-- Task description --
Check each line of the listing below for "Square" and state how many lines contain it, with no other words.

-- Available records --
———

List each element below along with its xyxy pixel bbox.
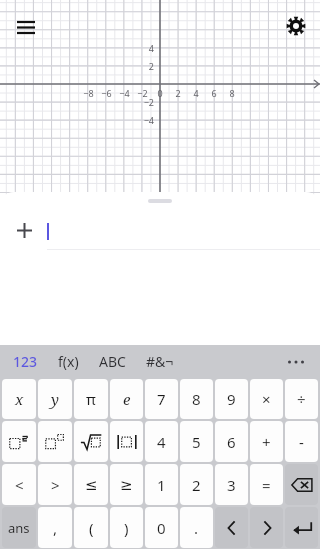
staticText: 4 <box>193 87 199 99</box>
staticText: 8 <box>229 87 235 99</box>
staticText: ( <box>89 518 94 538</box>
button[interactable]: 2 <box>180 464 213 505</box>
button[interactable]: Add expression <box>8 214 40 246</box>
staticText: 4 <box>148 42 154 54</box>
staticText: −8 <box>83 87 94 99</box>
staticText: −4 <box>143 114 154 126</box>
staticText: + <box>262 432 271 452</box>
button[interactable] <box>47 214 320 249</box>
button[interactable]: 1 <box>145 464 178 505</box>
staticText: . <box>194 518 199 538</box>
button[interactable]: × <box>250 379 283 419</box>
button[interactable]: 5 <box>180 421 213 462</box>
button[interactable]: ans <box>2 507 36 548</box>
button[interactable]: ≥ <box>110 464 143 505</box>
staticText: - <box>299 432 304 452</box>
button[interactable]: 0 <box>145 507 178 548</box>
staticText: ≥ <box>120 476 133 493</box>
button[interactable]: Move right <box>250 507 283 548</box>
button[interactable]: 8 <box>180 379 213 419</box>
staticText: ≤ <box>85 476 98 493</box>
staticText: × <box>262 389 271 409</box>
button[interactable]: Power <box>38 421 72 462</box>
staticText: > <box>51 475 60 495</box>
button[interactable]: ( <box>74 507 108 548</box>
button[interactable]: - <box>285 421 318 462</box>
staticText: 6 <box>211 87 217 99</box>
button[interactable]: 9 <box>215 379 248 419</box>
button[interactable]: x <box>2 379 36 419</box>
staticText: ÷ <box>297 389 306 409</box>
button[interactable]: 3 <box>215 464 248 505</box>
staticText: −4 <box>119 87 130 99</box>
button[interactable]: e <box>110 379 143 419</box>
staticText: −6 <box>101 87 112 99</box>
staticText: e <box>123 389 131 409</box>
button[interactable]: #&¬ <box>143 349 177 374</box>
staticText: 5 <box>192 432 201 452</box>
button[interactable]: Absolute value <box>110 421 143 462</box>
button[interactable]: y <box>38 379 72 419</box>
staticText: 1 <box>157 475 166 495</box>
staticText: 3 <box>227 475 236 495</box>
button[interactable]: ABC <box>96 349 129 374</box>
staticText: 0 <box>157 518 166 538</box>
button[interactable]: More <box>282 348 310 376</box>
staticText: ) <box>124 518 129 538</box>
button[interactable]: ) <box>110 507 143 548</box>
staticText: #&¬ <box>146 352 174 371</box>
staticText: π <box>86 389 96 409</box>
staticText: 0 <box>157 87 163 99</box>
button[interactable]: Settings <box>280 10 312 42</box>
button[interactable]: < <box>2 464 36 505</box>
staticText: 7 <box>157 389 166 409</box>
staticText: −2 <box>137 87 148 99</box>
button[interactable]: Menu <box>10 10 42 42</box>
staticText: ans <box>8 519 30 537</box>
staticText: 8 <box>192 389 201 409</box>
button[interactable]: π <box>74 379 108 419</box>
staticText: y <box>51 389 59 409</box>
button[interactable]: Backspace <box>285 464 318 505</box>
staticText: , <box>53 518 58 538</box>
button[interactable]: ÷ <box>285 379 318 419</box>
staticText: 6 <box>227 432 236 452</box>
staticText: 2 <box>192 475 201 495</box>
button[interactable]: Enter <box>285 507 318 548</box>
staticText: ABC <box>99 352 126 371</box>
button[interactable]: Square <box>2 421 36 462</box>
staticText: = <box>262 475 271 495</box>
staticText: f(x) <box>58 352 79 371</box>
button[interactable]: 4 <box>145 421 178 462</box>
button[interactable]: + <box>250 421 283 462</box>
staticText: 9 <box>227 389 236 409</box>
button[interactable]: Move left <box>215 507 248 548</box>
staticText: x <box>15 389 24 409</box>
staticText: −2 <box>143 96 154 108</box>
staticText: 123 <box>13 352 38 371</box>
button[interactable]: = <box>250 464 283 505</box>
button[interactable]: , <box>38 507 72 548</box>
staticText: < <box>15 475 24 495</box>
button[interactable]: f(x) <box>55 349 82 374</box>
button[interactable]: ≤ <box>74 464 108 505</box>
staticText: 4 <box>157 432 166 452</box>
button[interactable]: 7 <box>145 379 178 419</box>
button[interactable]: 6 <box>215 421 248 462</box>
staticText: 2 <box>175 87 181 99</box>
staticText: 2 <box>148 60 154 72</box>
button[interactable]: 123 <box>10 349 41 374</box>
button[interactable]: Square root <box>74 421 108 462</box>
button[interactable]: > <box>38 464 72 505</box>
button[interactable]: . <box>180 507 213 548</box>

———

-- Solution --
2